▸ Requirement: Output the records exactly as they appear, with no pictures included.

Pixel coordinate grounding data:
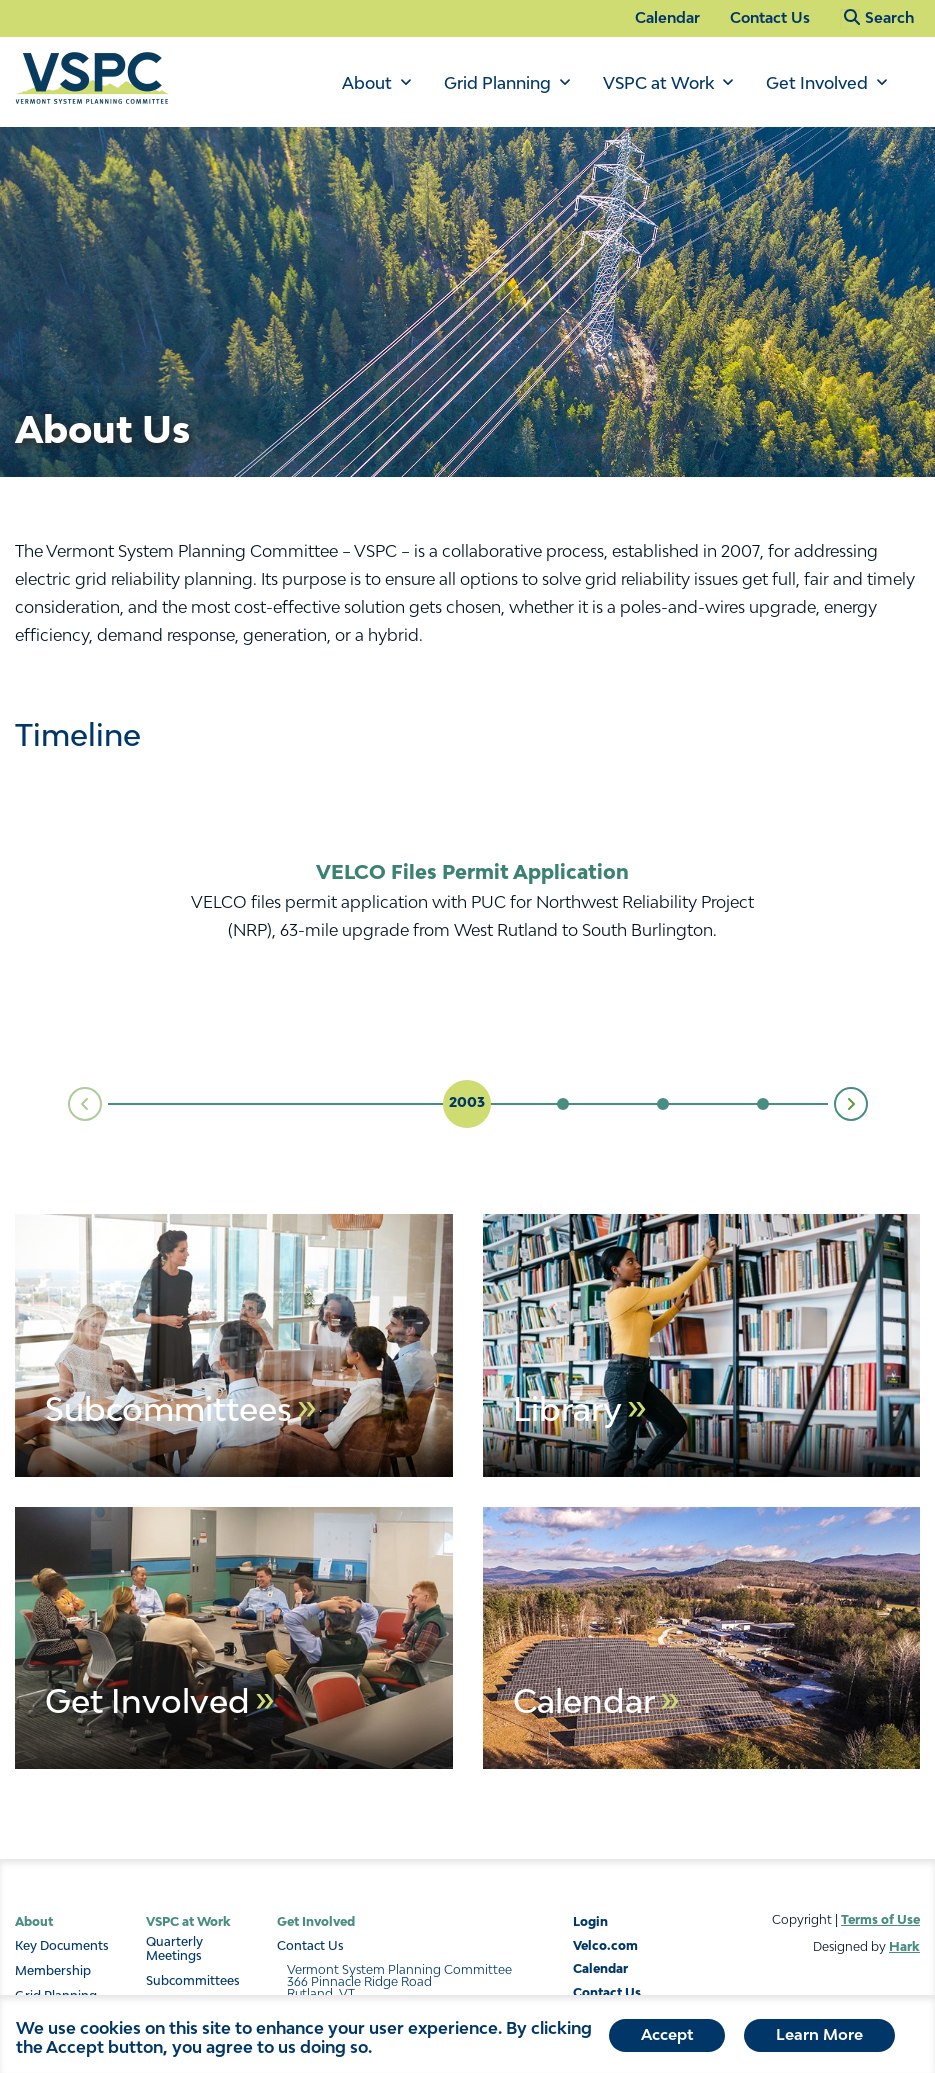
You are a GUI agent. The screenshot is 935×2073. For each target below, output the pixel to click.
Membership (53, 1971)
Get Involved (817, 83)
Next (867, 1103)
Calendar (667, 17)
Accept (667, 2034)
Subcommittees (193, 1981)
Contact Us (770, 17)
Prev (69, 1105)
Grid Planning (497, 83)
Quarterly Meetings (174, 1949)
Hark (904, 1946)
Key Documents (62, 1946)
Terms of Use (880, 1919)
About (367, 83)
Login (590, 1921)
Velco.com (605, 1945)
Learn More (819, 2034)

▸ Answer section:
You are a GUI agent. The screenshot is 935×2073. For each target below, output the pixel to click.
Membership (53, 1971)
Get Involved (817, 83)
Next (867, 1103)
Calendar (667, 17)
Accept (667, 2034)
Subcommittees (193, 1981)
Contact Us (770, 17)
Prev (69, 1105)
Grid Planning (497, 83)
Quarterly Meetings (174, 1949)
Hark (904, 1946)
Key Documents (62, 1946)
Terms of Use (880, 1919)
About (367, 83)
Login (590, 1921)
Velco.com (605, 1945)
Learn More (819, 2034)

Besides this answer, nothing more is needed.